Step Four

Diligently Working Step Four

In a recent Sexaholics Anonymous meeting that I was leading, I chose the topic of Step Four: ”Made a searching and fearless moral inventory of ourselves.” I wanted to encourage others in my SA group to work this Step diligently.

Step Four was a lot of work for me when I first started working it, using the instructions in the Alcoholics Anonymous “Big Book” instructions for Step Four. Working Step Four, I was to complete a series of lists and observations about myself, and the lists were quite hard to face.  But I needed to face myself and ask myself questions such as: “Who have I resented, feared, or harmed?  How did that affect me?  What did I do to them?” This important for me to complete, because these things were the core of why I acted out sexually.  The observations and prayers in Step Four are important, because in really looking at myself and praying, I was able to do the the hard work that helped me face most of my past.

Finding Emotional Sobriety Through Working the Steps in Sexaholics Anonymous

It took me about a year to complete Step Four the first time, and I don’t recommend that to anyone.
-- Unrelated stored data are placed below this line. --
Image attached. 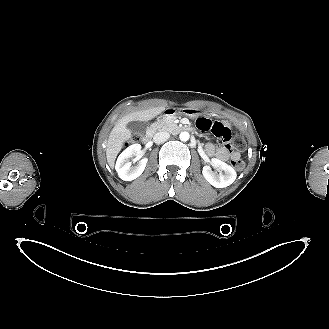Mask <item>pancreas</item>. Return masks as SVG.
Returning a JSON list of instances; mask_svg holds the SVG:
<instances>
[{"instance_id":"1","label":"pancreas","mask_w":329,"mask_h":329,"mask_svg":"<svg viewBox=\"0 0 329 329\" xmlns=\"http://www.w3.org/2000/svg\"><path fill=\"white\" fill-rule=\"evenodd\" d=\"M152 126L158 129V131H168L170 133H177L179 131L178 126L175 124V117L157 119Z\"/></svg>"}]
</instances>
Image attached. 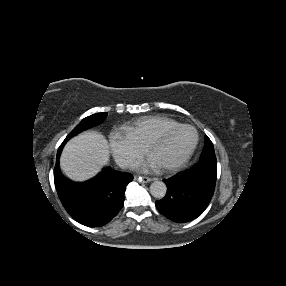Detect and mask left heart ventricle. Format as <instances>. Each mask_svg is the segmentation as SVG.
<instances>
[{
	"instance_id": "left-heart-ventricle-1",
	"label": "left heart ventricle",
	"mask_w": 286,
	"mask_h": 286,
	"mask_svg": "<svg viewBox=\"0 0 286 286\" xmlns=\"http://www.w3.org/2000/svg\"><path fill=\"white\" fill-rule=\"evenodd\" d=\"M195 141V131L189 128L183 129L166 142L156 146L150 154L160 166L175 163L191 150Z\"/></svg>"
}]
</instances>
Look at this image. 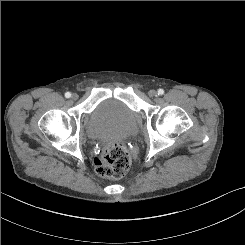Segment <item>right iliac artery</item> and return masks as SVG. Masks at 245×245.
Returning <instances> with one entry per match:
<instances>
[{"label": "right iliac artery", "instance_id": "right-iliac-artery-1", "mask_svg": "<svg viewBox=\"0 0 245 245\" xmlns=\"http://www.w3.org/2000/svg\"><path fill=\"white\" fill-rule=\"evenodd\" d=\"M65 97H66V98H70V97H71V93H70V92H66V93H65Z\"/></svg>", "mask_w": 245, "mask_h": 245}]
</instances>
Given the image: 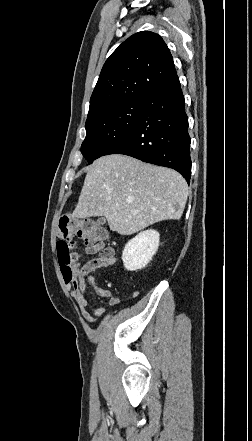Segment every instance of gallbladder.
Masks as SVG:
<instances>
[{
    "mask_svg": "<svg viewBox=\"0 0 252 441\" xmlns=\"http://www.w3.org/2000/svg\"><path fill=\"white\" fill-rule=\"evenodd\" d=\"M106 223V218L104 216H101L97 219V224L103 225Z\"/></svg>",
    "mask_w": 252,
    "mask_h": 441,
    "instance_id": "1",
    "label": "gallbladder"
}]
</instances>
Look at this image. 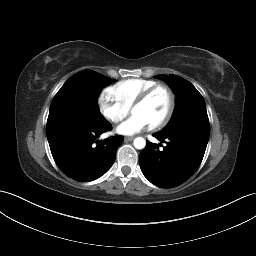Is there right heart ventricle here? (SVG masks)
Returning a JSON list of instances; mask_svg holds the SVG:
<instances>
[{"mask_svg":"<svg viewBox=\"0 0 256 256\" xmlns=\"http://www.w3.org/2000/svg\"><path fill=\"white\" fill-rule=\"evenodd\" d=\"M154 80L132 78L126 79L108 89V94L127 108L148 88L157 85Z\"/></svg>","mask_w":256,"mask_h":256,"instance_id":"obj_1","label":"right heart ventricle"}]
</instances>
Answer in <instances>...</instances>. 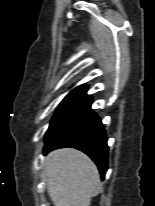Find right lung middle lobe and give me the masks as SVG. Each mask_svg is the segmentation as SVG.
<instances>
[{
  "label": "right lung middle lobe",
  "mask_w": 155,
  "mask_h": 206,
  "mask_svg": "<svg viewBox=\"0 0 155 206\" xmlns=\"http://www.w3.org/2000/svg\"><path fill=\"white\" fill-rule=\"evenodd\" d=\"M91 103L92 98L86 94L85 88L72 90L56 110L46 132V137L91 112Z\"/></svg>",
  "instance_id": "right-lung-middle-lobe-1"
}]
</instances>
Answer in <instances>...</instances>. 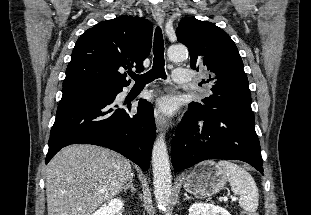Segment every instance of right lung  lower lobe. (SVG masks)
I'll list each match as a JSON object with an SVG mask.
<instances>
[{
  "label": "right lung lower lobe",
  "instance_id": "98d812e1",
  "mask_svg": "<svg viewBox=\"0 0 311 215\" xmlns=\"http://www.w3.org/2000/svg\"><path fill=\"white\" fill-rule=\"evenodd\" d=\"M121 91L104 100L88 96L62 98L50 132L46 164L64 146L93 144L119 152L147 170L155 139L153 108L141 99L138 112L130 115L114 103Z\"/></svg>",
  "mask_w": 311,
  "mask_h": 215
}]
</instances>
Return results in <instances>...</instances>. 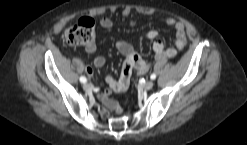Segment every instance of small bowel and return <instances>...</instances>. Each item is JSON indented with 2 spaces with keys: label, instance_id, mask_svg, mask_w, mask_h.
Returning a JSON list of instances; mask_svg holds the SVG:
<instances>
[{
  "label": "small bowel",
  "instance_id": "1",
  "mask_svg": "<svg viewBox=\"0 0 247 145\" xmlns=\"http://www.w3.org/2000/svg\"><path fill=\"white\" fill-rule=\"evenodd\" d=\"M124 14H127L125 11ZM166 24L173 27L175 29V40L174 44L175 47L172 48H165L164 43L161 39L158 37V33L155 30H150L146 34V38L153 41V52H154V59L156 61H162L166 58H172L174 57L178 51H181L186 46V32H185V25L181 21H177L173 18H167L165 20ZM99 24L104 29H110L113 27V21L108 17H103L100 19ZM116 48L118 51L125 57L124 63H127L132 60L134 56H137L138 58V64L131 65L130 74L132 75L133 69H136L140 74H144L148 71L150 67V63L143 58H141L139 55L136 54L133 46L126 42V41H119L116 43ZM96 50V44L92 43L88 46H86V51L89 53H92ZM106 62V59L102 55H98L93 59V65H86L85 71L88 75H93L94 68H101L104 66ZM131 76L124 80L122 77V74L118 79L115 77L108 75L106 77V83L108 87L105 89L103 93L99 95L100 100L105 105L107 110L114 113L115 115H121L123 113V108L120 106V104L111 99L110 95L113 92H123L127 90L129 83H130Z\"/></svg>",
  "mask_w": 247,
  "mask_h": 145
}]
</instances>
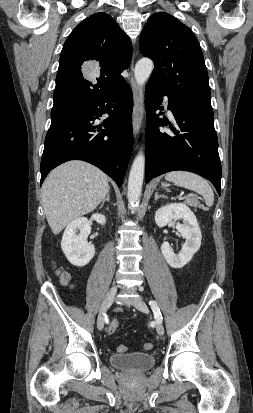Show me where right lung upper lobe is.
<instances>
[{
  "instance_id": "obj_1",
  "label": "right lung upper lobe",
  "mask_w": 253,
  "mask_h": 413,
  "mask_svg": "<svg viewBox=\"0 0 253 413\" xmlns=\"http://www.w3.org/2000/svg\"><path fill=\"white\" fill-rule=\"evenodd\" d=\"M131 58V41L110 15L96 13L86 18L64 43L51 118L67 115L123 83L121 73ZM85 63L91 64L97 78L83 77Z\"/></svg>"
}]
</instances>
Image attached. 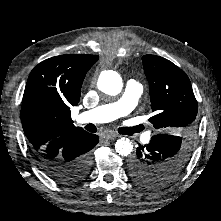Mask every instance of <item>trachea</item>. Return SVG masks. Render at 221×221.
Masks as SVG:
<instances>
[{
    "label": "trachea",
    "instance_id": "obj_1",
    "mask_svg": "<svg viewBox=\"0 0 221 221\" xmlns=\"http://www.w3.org/2000/svg\"><path fill=\"white\" fill-rule=\"evenodd\" d=\"M86 129L90 132H96V127L93 124L87 125ZM134 129L136 132H139L138 130H136V128H134ZM130 130H131V128H120L119 132L123 134V133L130 131Z\"/></svg>",
    "mask_w": 221,
    "mask_h": 221
}]
</instances>
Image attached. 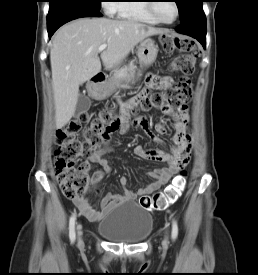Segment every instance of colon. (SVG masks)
<instances>
[{"instance_id":"5ec220e1","label":"colon","mask_w":258,"mask_h":275,"mask_svg":"<svg viewBox=\"0 0 258 275\" xmlns=\"http://www.w3.org/2000/svg\"><path fill=\"white\" fill-rule=\"evenodd\" d=\"M161 45L168 53L180 52L171 62L170 69L185 77L180 79L173 89L157 90L150 96L142 97L138 103L143 110L158 108L169 113L191 98L193 86L187 76L194 72L196 51L192 39L172 34L162 35ZM122 125L123 121L119 116L108 110H101L92 118L87 112H80L57 131L54 167L57 181L65 197L73 200L84 199L91 181L88 174L91 167L88 162H81V158L99 148L102 142L118 131ZM187 176V171L181 170L162 191L152 196H142L139 199L140 206L145 210L166 209L184 191Z\"/></svg>"}]
</instances>
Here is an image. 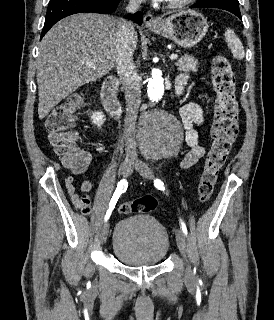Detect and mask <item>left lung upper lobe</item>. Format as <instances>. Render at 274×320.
<instances>
[{
	"instance_id": "obj_1",
	"label": "left lung upper lobe",
	"mask_w": 274,
	"mask_h": 320,
	"mask_svg": "<svg viewBox=\"0 0 274 320\" xmlns=\"http://www.w3.org/2000/svg\"><path fill=\"white\" fill-rule=\"evenodd\" d=\"M199 3L220 6L227 9L239 10L238 0H199Z\"/></svg>"
}]
</instances>
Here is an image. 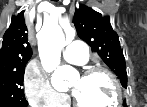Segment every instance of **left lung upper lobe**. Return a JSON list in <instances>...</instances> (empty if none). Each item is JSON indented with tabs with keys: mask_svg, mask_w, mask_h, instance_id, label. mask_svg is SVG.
Wrapping results in <instances>:
<instances>
[{
	"mask_svg": "<svg viewBox=\"0 0 147 107\" xmlns=\"http://www.w3.org/2000/svg\"><path fill=\"white\" fill-rule=\"evenodd\" d=\"M73 23L78 36L98 53L106 65L120 78L127 88V72L123 50L117 33L112 29L110 19L92 8L81 5L76 9Z\"/></svg>",
	"mask_w": 147,
	"mask_h": 107,
	"instance_id": "left-lung-upper-lobe-1",
	"label": "left lung upper lobe"
}]
</instances>
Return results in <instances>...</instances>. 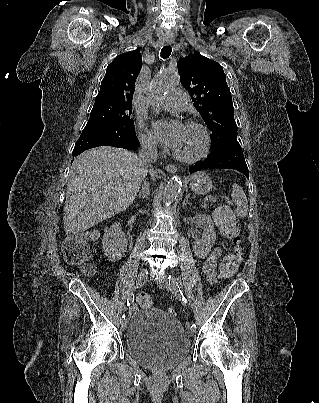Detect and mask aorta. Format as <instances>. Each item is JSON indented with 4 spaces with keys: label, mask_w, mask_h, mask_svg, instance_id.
I'll use <instances>...</instances> for the list:
<instances>
[{
    "label": "aorta",
    "mask_w": 319,
    "mask_h": 403,
    "mask_svg": "<svg viewBox=\"0 0 319 403\" xmlns=\"http://www.w3.org/2000/svg\"><path fill=\"white\" fill-rule=\"evenodd\" d=\"M179 83L178 77L167 70L160 71L152 80L150 85V93L153 98H156L169 89L177 86ZM182 182L179 176H174L166 185L163 194V202L165 205L172 204L180 195Z\"/></svg>",
    "instance_id": "1"
}]
</instances>
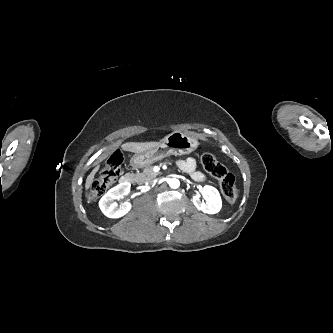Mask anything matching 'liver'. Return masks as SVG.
<instances>
[{
    "mask_svg": "<svg viewBox=\"0 0 333 333\" xmlns=\"http://www.w3.org/2000/svg\"><path fill=\"white\" fill-rule=\"evenodd\" d=\"M158 145H159V142H127V143L122 144L121 148L124 151L141 153L146 150L155 148ZM98 170H99V165L96 166L92 170V172L87 176L86 183H85L86 190H88L91 187V185L94 181V176Z\"/></svg>",
    "mask_w": 333,
    "mask_h": 333,
    "instance_id": "6515ba94",
    "label": "liver"
}]
</instances>
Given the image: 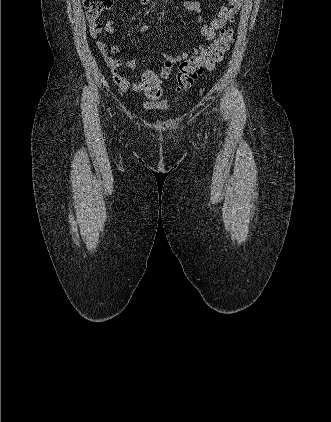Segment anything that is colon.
Segmentation results:
<instances>
[{"mask_svg": "<svg viewBox=\"0 0 331 422\" xmlns=\"http://www.w3.org/2000/svg\"><path fill=\"white\" fill-rule=\"evenodd\" d=\"M89 21H96L103 11L110 10L114 0H83ZM235 39V32L231 26L223 27L215 39L198 57H192L180 63L176 90L182 93L188 90L197 77L206 70H212L220 63ZM143 92L150 99L161 95V84L157 75L151 70H145L140 76Z\"/></svg>", "mask_w": 331, "mask_h": 422, "instance_id": "5ec220e1", "label": "colon"}]
</instances>
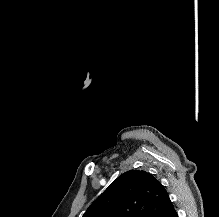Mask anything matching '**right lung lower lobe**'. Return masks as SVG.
<instances>
[{"label": "right lung lower lobe", "mask_w": 219, "mask_h": 217, "mask_svg": "<svg viewBox=\"0 0 219 217\" xmlns=\"http://www.w3.org/2000/svg\"><path fill=\"white\" fill-rule=\"evenodd\" d=\"M167 217H178V214H177L176 210L173 209V210L167 215Z\"/></svg>", "instance_id": "right-lung-lower-lobe-1"}]
</instances>
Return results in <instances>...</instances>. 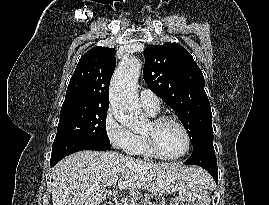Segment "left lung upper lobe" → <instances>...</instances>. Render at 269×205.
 <instances>
[{"instance_id": "obj_1", "label": "left lung upper lobe", "mask_w": 269, "mask_h": 205, "mask_svg": "<svg viewBox=\"0 0 269 205\" xmlns=\"http://www.w3.org/2000/svg\"><path fill=\"white\" fill-rule=\"evenodd\" d=\"M144 55L146 84L176 112L194 148L213 137L204 77L192 55L180 44L170 42L150 45Z\"/></svg>"}]
</instances>
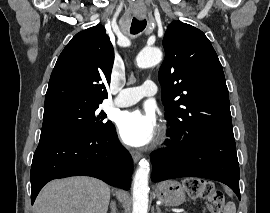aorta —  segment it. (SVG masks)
<instances>
[{"instance_id": "762f6f07", "label": "aorta", "mask_w": 270, "mask_h": 213, "mask_svg": "<svg viewBox=\"0 0 270 213\" xmlns=\"http://www.w3.org/2000/svg\"><path fill=\"white\" fill-rule=\"evenodd\" d=\"M162 60V52L158 48H145L136 58L137 66L148 68L158 64ZM150 165L145 159L139 162L133 180V211L132 213H147L148 211V179Z\"/></svg>"}]
</instances>
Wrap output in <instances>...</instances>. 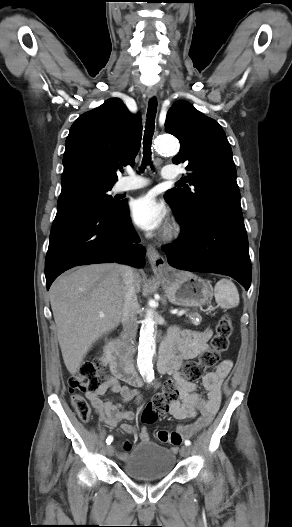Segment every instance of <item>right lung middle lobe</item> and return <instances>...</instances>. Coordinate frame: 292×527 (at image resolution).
Wrapping results in <instances>:
<instances>
[{"label":"right lung middle lobe","mask_w":292,"mask_h":527,"mask_svg":"<svg viewBox=\"0 0 292 527\" xmlns=\"http://www.w3.org/2000/svg\"><path fill=\"white\" fill-rule=\"evenodd\" d=\"M113 184L86 177H76L62 182L58 203L64 200H80L92 203L107 211L119 210L124 202L113 198L108 192Z\"/></svg>","instance_id":"1"}]
</instances>
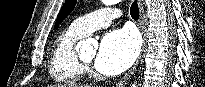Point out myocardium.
I'll list each match as a JSON object with an SVG mask.
<instances>
[{
  "label": "myocardium",
  "instance_id": "1",
  "mask_svg": "<svg viewBox=\"0 0 205 87\" xmlns=\"http://www.w3.org/2000/svg\"><path fill=\"white\" fill-rule=\"evenodd\" d=\"M77 60L83 70H89L91 68V63L85 61L79 54H77Z\"/></svg>",
  "mask_w": 205,
  "mask_h": 87
}]
</instances>
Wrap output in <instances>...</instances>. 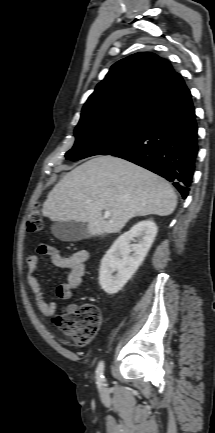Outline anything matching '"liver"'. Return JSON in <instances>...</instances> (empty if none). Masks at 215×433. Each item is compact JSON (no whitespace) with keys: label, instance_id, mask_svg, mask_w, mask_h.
<instances>
[{"label":"liver","instance_id":"6515ba94","mask_svg":"<svg viewBox=\"0 0 215 433\" xmlns=\"http://www.w3.org/2000/svg\"><path fill=\"white\" fill-rule=\"evenodd\" d=\"M177 196L162 177L121 158L94 157L51 190L42 213L52 221L88 223L91 235L117 233L132 218L168 216ZM102 211L111 215L105 218Z\"/></svg>","mask_w":215,"mask_h":433}]
</instances>
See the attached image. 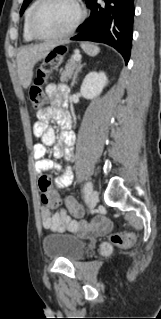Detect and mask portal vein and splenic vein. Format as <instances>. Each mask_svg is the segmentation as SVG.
Wrapping results in <instances>:
<instances>
[{
	"mask_svg": "<svg viewBox=\"0 0 161 319\" xmlns=\"http://www.w3.org/2000/svg\"><path fill=\"white\" fill-rule=\"evenodd\" d=\"M74 59H75L76 61H80V60H81V55L75 54V55H74Z\"/></svg>",
	"mask_w": 161,
	"mask_h": 319,
	"instance_id": "18ae733b",
	"label": "portal vein and splenic vein"
}]
</instances>
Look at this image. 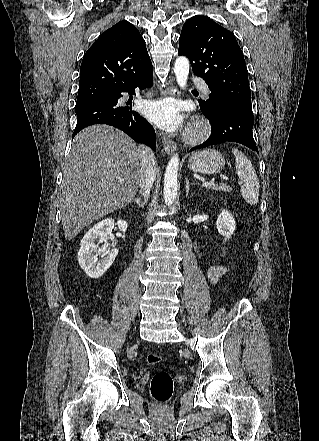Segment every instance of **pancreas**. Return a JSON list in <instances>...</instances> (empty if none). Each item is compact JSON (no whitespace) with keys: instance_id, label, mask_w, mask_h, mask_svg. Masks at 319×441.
<instances>
[{"instance_id":"cf45deb5","label":"pancreas","mask_w":319,"mask_h":441,"mask_svg":"<svg viewBox=\"0 0 319 441\" xmlns=\"http://www.w3.org/2000/svg\"><path fill=\"white\" fill-rule=\"evenodd\" d=\"M209 188L213 189V190H220L223 192H231L232 191V188L229 185H227L226 183H220L219 185L213 184Z\"/></svg>"}]
</instances>
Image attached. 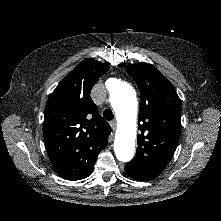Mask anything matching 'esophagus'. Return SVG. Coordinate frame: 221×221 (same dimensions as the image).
Listing matches in <instances>:
<instances>
[{"instance_id":"1","label":"esophagus","mask_w":221,"mask_h":221,"mask_svg":"<svg viewBox=\"0 0 221 221\" xmlns=\"http://www.w3.org/2000/svg\"><path fill=\"white\" fill-rule=\"evenodd\" d=\"M110 126H111L112 130L114 131L116 129V126H117L116 121L115 120L111 121Z\"/></svg>"}]
</instances>
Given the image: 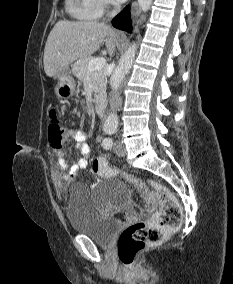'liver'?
Wrapping results in <instances>:
<instances>
[{
  "label": "liver",
  "mask_w": 233,
  "mask_h": 284,
  "mask_svg": "<svg viewBox=\"0 0 233 284\" xmlns=\"http://www.w3.org/2000/svg\"><path fill=\"white\" fill-rule=\"evenodd\" d=\"M105 42L112 55L119 42V33L95 21H58L50 32L44 50V70L53 77L74 61L96 52Z\"/></svg>",
  "instance_id": "liver-1"
}]
</instances>
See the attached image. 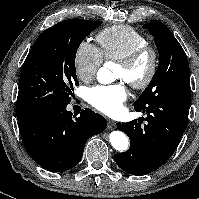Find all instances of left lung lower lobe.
Listing matches in <instances>:
<instances>
[{
    "instance_id": "left-lung-lower-lobe-1",
    "label": "left lung lower lobe",
    "mask_w": 199,
    "mask_h": 199,
    "mask_svg": "<svg viewBox=\"0 0 199 199\" xmlns=\"http://www.w3.org/2000/svg\"><path fill=\"white\" fill-rule=\"evenodd\" d=\"M189 108V104L179 102L158 103L145 111L147 123L144 126L136 120L118 123L117 128L130 139V148L115 155L117 165L137 176L161 167L172 156L182 138Z\"/></svg>"
}]
</instances>
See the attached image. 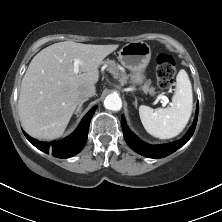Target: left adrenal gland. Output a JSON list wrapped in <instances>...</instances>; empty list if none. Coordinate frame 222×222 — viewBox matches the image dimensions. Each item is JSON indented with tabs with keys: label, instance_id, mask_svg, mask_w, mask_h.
<instances>
[{
	"label": "left adrenal gland",
	"instance_id": "left-adrenal-gland-1",
	"mask_svg": "<svg viewBox=\"0 0 222 222\" xmlns=\"http://www.w3.org/2000/svg\"><path fill=\"white\" fill-rule=\"evenodd\" d=\"M135 107H137V98L135 97V102H134Z\"/></svg>",
	"mask_w": 222,
	"mask_h": 222
}]
</instances>
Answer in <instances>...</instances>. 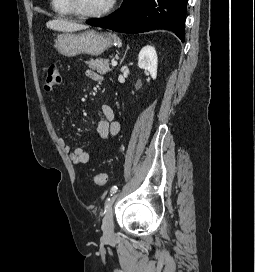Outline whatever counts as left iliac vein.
Wrapping results in <instances>:
<instances>
[{"label":"left iliac vein","instance_id":"obj_1","mask_svg":"<svg viewBox=\"0 0 255 272\" xmlns=\"http://www.w3.org/2000/svg\"><path fill=\"white\" fill-rule=\"evenodd\" d=\"M117 199V195L111 197L109 202V207L107 212L103 218L102 222V230L105 237H112L114 233V223H113V213H112V206Z\"/></svg>","mask_w":255,"mask_h":272}]
</instances>
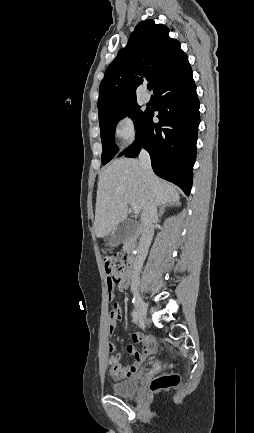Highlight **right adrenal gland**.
<instances>
[{
  "label": "right adrenal gland",
  "mask_w": 254,
  "mask_h": 433,
  "mask_svg": "<svg viewBox=\"0 0 254 433\" xmlns=\"http://www.w3.org/2000/svg\"><path fill=\"white\" fill-rule=\"evenodd\" d=\"M177 205H178V203H176V202L163 204V205L161 206L160 210H159V216L161 217V216L163 215L164 210H165L166 207L177 206Z\"/></svg>",
  "instance_id": "right-adrenal-gland-1"
}]
</instances>
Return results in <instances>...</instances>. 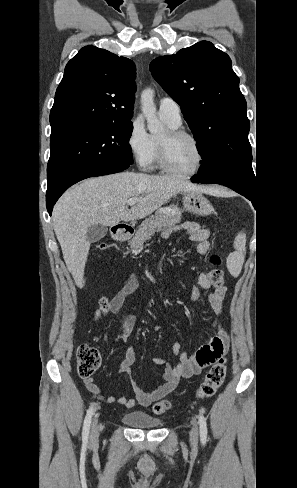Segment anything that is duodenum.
Wrapping results in <instances>:
<instances>
[{
    "instance_id": "obj_1",
    "label": "duodenum",
    "mask_w": 297,
    "mask_h": 488,
    "mask_svg": "<svg viewBox=\"0 0 297 488\" xmlns=\"http://www.w3.org/2000/svg\"><path fill=\"white\" fill-rule=\"evenodd\" d=\"M112 235L117 241H126L131 235V229L125 224H117L112 227Z\"/></svg>"
}]
</instances>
I would do some work on Step Four, and then set it aside for a few weeks before I could face it again.  I avoided the work because I didn’t want to face my lifelong conflicts with my father, my brothers, friends, bosses, and more.  I had spent decades not looking at those conflicts, and I really did not want to to start looking at them. But my Sexaholics Anonymous sponsor and other fellow SA members told me that Step Four would change me, and that it would heal these conflicts.

That was a huge promise, but it was that promise that moved me forward.  I knew that avoiding my problems for decades had only created holes in my soul that were not healing, and those holes led me to feeling inadequate, unworthy, alone, and afraid.  I know that my first brush through the Steps on my own had helped a bit, but at the time I was still eaten up inside by these things.  I wanted to be better.  I wanted the “emotional sobriety” that is mentioned in the SA “White Book” (p. 88) and that I saw in the eyes of oldtimers.  And so that was enough to get me working on my Step Four again. And the result was indeed everything they had promised.